**Provided records**
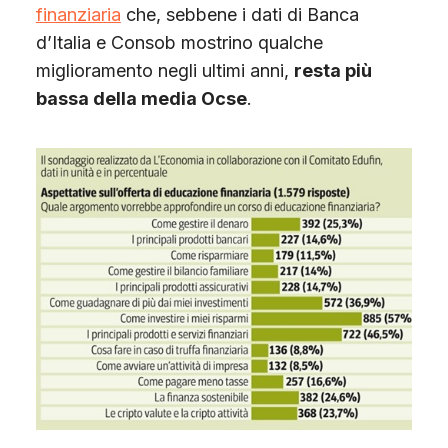
finanziaria
che, sebbene i dati di Banca
d’Italia e Consob mostrino qualche
miglioramento negli ultimi anni,
resta più
bassa della media Ocse
.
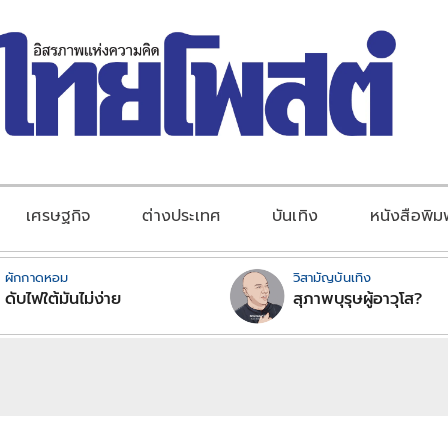
เศรษฐกิจ
ต่างประเทศ
บันเทิง
หนังสือพิม
ผักกาดหอม
วิสามัญบันเทิง
ดับไฟใต้มันไม่ง่าย
สุภาพบุรุษผู้อาวุโส?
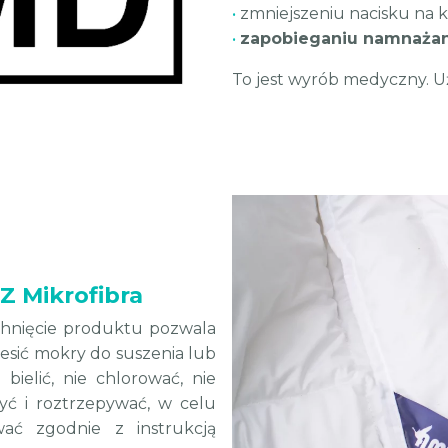
•
zmniejszeniu nacisku na k
•
zapobieganiu namnażaniu
To jest wyrób medyczny. Uż
Z Mikrofibra
chnięcie produktu pozwala
esić mokry do suszenia lub
ielić, nie chlorować, nie
yć i roztrzepywać, w celu
wać zgodnie z instrukcją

**Task prompt**
With the pictures left out, output the lines from the one containing "ดับไฟใต้มันไม่ง่าย" through the last line of the records above, exactly as they are.

**Solution to this problem**
ดับไฟใต้มันไม่ง่าย
สุภาพบุรุษผู้อาวุโส?
•
zmniejszeniu nacisku na k
•
zapobieganiu namnażaniu
To jest wyrób medyczny. Uż
Z Mikrofibra
chnięcie produktu pozwala
esić mokry do suszenia lub
ielić, nie chlorować, nie
yć i roztrzepywać, w celu
wać zgodnie z instrukcją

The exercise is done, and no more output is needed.